Dans l'attente du référendum

Autre conséquence de cette période mouvementée, Eliane a dû licencier la moitié de personnel, passant de treize à cinq employés. La structure a tenu grâce aux aides de l’Etat et de la province Sud, mais ce sont désormais les touristes qui font vivre le gîte.

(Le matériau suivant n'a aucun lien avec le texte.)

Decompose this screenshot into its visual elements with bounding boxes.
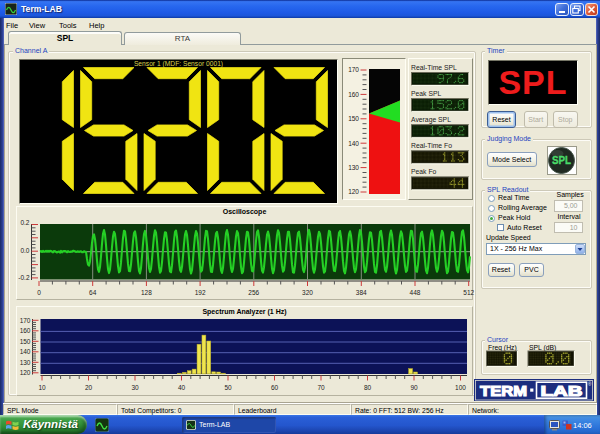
- svg-text:TERM: TERM: [480, 382, 527, 398]
- svg-text:LAB: LAB: [541, 382, 583, 398]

"C’est important pour nous de quand même faire du tourisme local, parce que certains secteurs d’activité ont été ‘pris en otage’. Nous, nous avons pu nous maintenir. Donc oui, autant profiter le week-end avec les enfants d’endroits qui peinent à remonter", commente Lindsey Babin. Habitante du Mont-Dore. Venus à douze, ses amis et elle ont réservé quatre bungalows.

Si les affaires reprennent, Eliane se garde bien de crier victoire. Elle sait d’expérience que référendum et tourisme ne font pas bon ménage. "Nous le ressentons. La semaine avant et la semaine d’après [le référendum], nous voyons déjà dans nos plannings que les locaux ne viendront pas nous voir", observe-t-elle. Optimiste mais prudente, Eliane a préparé des packages de fin d’année. Elle les proposera ou pas, une fois le référendum passé.